Source data |
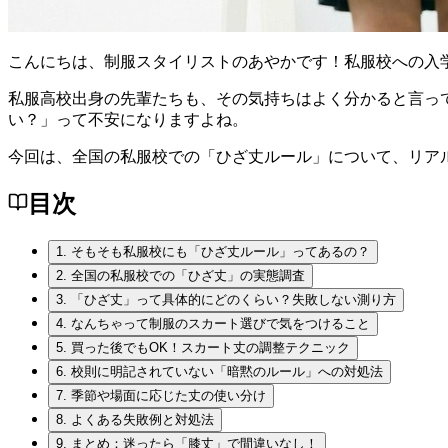
こんにちは、制服スタイリストのあやかです！私服校への入
私服高校出身の先輩たちも、その気持ちはよく分かると言っ
い？」って不安になりますよね。
今回は、全国の私服校での「ひざ丈ルール」について、リア
目次
1.
そもそも私服校にも「ひざ丈ルール」ってあるの？
2.
全国の私服校での「ひざ丈」の実態調査
3.
「ひざ丈」って具体的にどのくらい？失敗しない測り方
4.
なんちゃって制服のスカート選びで気をつけること
5.
買った後でもOK！スカート丈の調整テクニック
6.
校則に明記されていない「暗黙のルール」への対処法
7.
季節や場面に応じた丈の使い分け
8.
よくある失敗例と対処法
9.
まとめ：迷ったら「膝丈」で間違いなし！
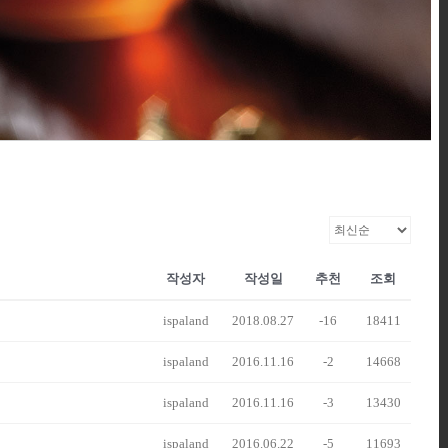
작성자
작성일
추천
조회
ispaland
2018.08.27
-16
18411
ispaland
2016.11.16
-2
14668
ispaland
2016.11.16
-3
13430
ispaland
2016.06.22
-5
11693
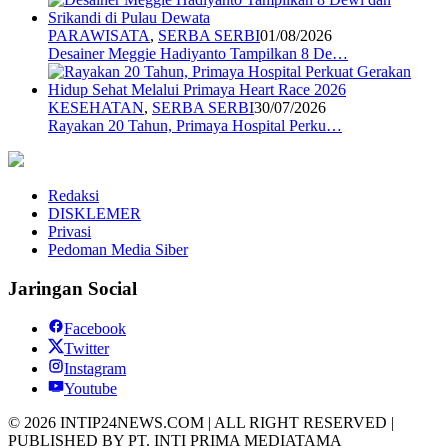
PARAWISATA
,
SERBA SERBI
01/08/2026
Desainer Meggie Hadiyanto Tampilkan 8 De…
KESEHATAN
,
SERBA SERBI
30/07/2026
Rayakan 20 Tahun, Primaya Hospital Perku…
Redaksi
DISKLEMER
Privasi
Pedoman Media Siber
Jaringan Social
Facebook
Twitter
Instagram
Youtube
© 2026 INTIP24NEWS.COM | ALL RIGHT RESERVED |
PUBLISHED BY PT. INTI PRIMA MEDIATAMA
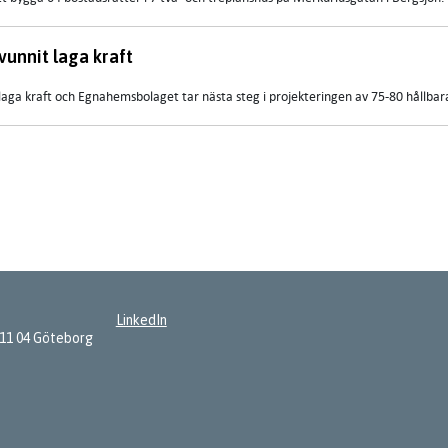
vunnit laga kraft
laga kraft och Egnahemsbolaget tar nästa steg i projekteringen av 75-80 hållbara
LinkedIn
411 04 Göteborg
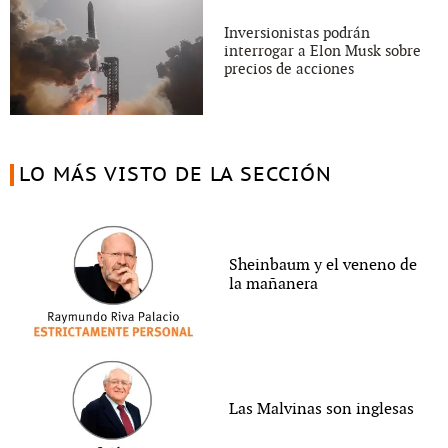
Inversionistas podrán
interrogar a Elon Musk sobre
precios de acciones
LO MÁS VISTO DE LA SECCIÓN
Sheinbaum y el veneno de
la mañanera
Las Malvinas son inglesas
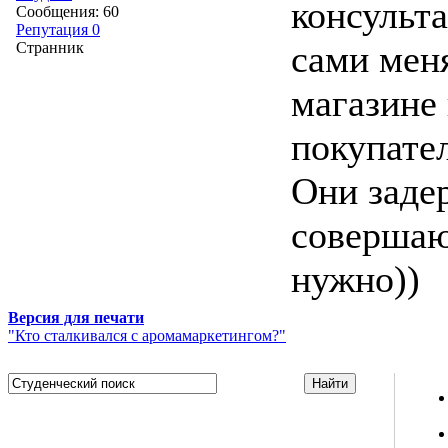
консульт
Сообщения: 60
Репутация 0
сами мен
Странник
магазине 
покупател
Они заде
совершаю
нужно))
Версия для печати
"Кто сталкивался с аромамаркетингом?"
Studportal.net.ua - неофициальный студенческий сайт
о высшем образовании и студенческой жизни.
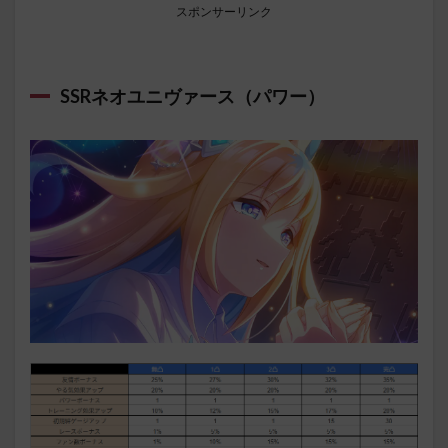
スポンサーリンク
SSRネオユニヴァース（パワー）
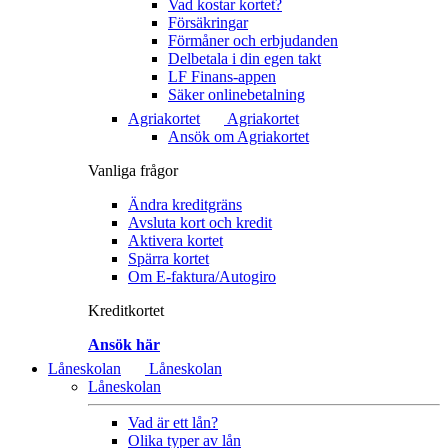
Vad kostar kortet?
Försäkringar
Förmåner och erbjudanden
Delbetala i din egen takt
LF Finans-appen
Säker onlinebetalning
Agriakortet
Agriakortet
Ansök om Agriakortet
Vanliga frågor
Ändra kreditgräns
Avsluta kort och kredit
Aktivera kortet
Spärra kortet
Om E-faktura/Autogiro
Kreditkortet
Ansök här
Låneskolan
Låneskolan
Låneskolan
Vad är ett lån?
Olika typer av lån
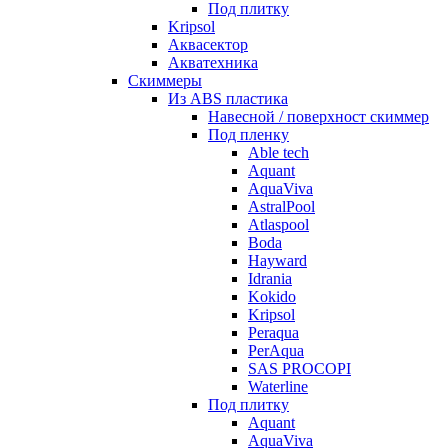
Под плитку
Kripsol
Аквасектор
Акватехника
Скиммеры
Из ABS пластика
Навесной / поверхност скиммер
Под пленку
Able tech
Aquant
AquaViva
AstralPool
Atlaspool
Boda
Hayward
Idrania
Kokido
Kripsol
Peraqua
PerAqua
SAS PROCOPI
Waterline
Под плитку
Aquant
AquaViva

Task | Word for word, restate the lines from the line with "Desainer Meggie Hadiyanto Tampilkan 8 De…" through the last line of the entries, and nothing beyond them. Omit pictures.

Output below |
Desainer Meggie Hadiyanto Tampilkan 8 De…
KESEHATAN
,
SERBA SERBI
30/07/2026
Rayakan 20 Tahun, Primaya Hospital Perku…
Redaksi
DISKLEMER
Privasi
Pedoman Media Siber
Jaringan Social
Facebook
Twitter
Instagram
Youtube
© 2026 INTIP24NEWS.COM | ALL RIGHT RESERVED |
PUBLISHED BY PT. INTI PRIMA MEDIATAMA
vunnit laga kraft
laga kraft och Egnahemsbolaget tar nästa steg i projekteringen av 75-80 hållbara
LinkedIn
411 04 Göteborg
Inversionistas podrán
interrogar a Elon Musk sobre
precios de acciones
LO MÁS VISTO DE LA SECCIÓN
Sheinbaum y el veneno de
la mañanera
Las Malvinas son inglesas
консульт
Сообщения: 60
Репутация 0
сами мен
Странник
магазине 
покупател
Они заде
совершаю
нужно))
Версия для печати
"Кто сталкивался с аромамаркетингом?"
Studportal.net.ua - неофициальный студенческий сайт
о высшем образовании и студенческой жизни.
スポンサーリンク
SSRネオユニヴァース（パワー）
Vad kostar kortet?
Försäkringar
Förmåner och erbjudanden
Delbetala i din egen takt
LF Finans-appen
Säker onlinebetalning
Agriakortet
Agriakortet
Ansök om Agriakortet
Vanliga frågor
Ändra kreditgräns
Avsluta kort och kredit
Aktivera kortet
Spärra kortet
Om E-faktura/Autogiro
Kreditkortet
Ansök här
Låneskolan
Låneskolan
Låneskolan
Vad är ett lån?
Olika typer av lån
Под плитку
Kripsol
Аквасектор
Акватехника
Скиммеры
Из ABS пластика
Навесной / поверхност скиммер
Под пленку
Able tech
Aquant
AquaViva
AstralPool
Atlaspool
Boda
Hayward
Idrania
Kokido
Kripsol
Peraqua
PerAqua
SAS PROCOPI
Waterline
Под плитку
Aquant
AquaViva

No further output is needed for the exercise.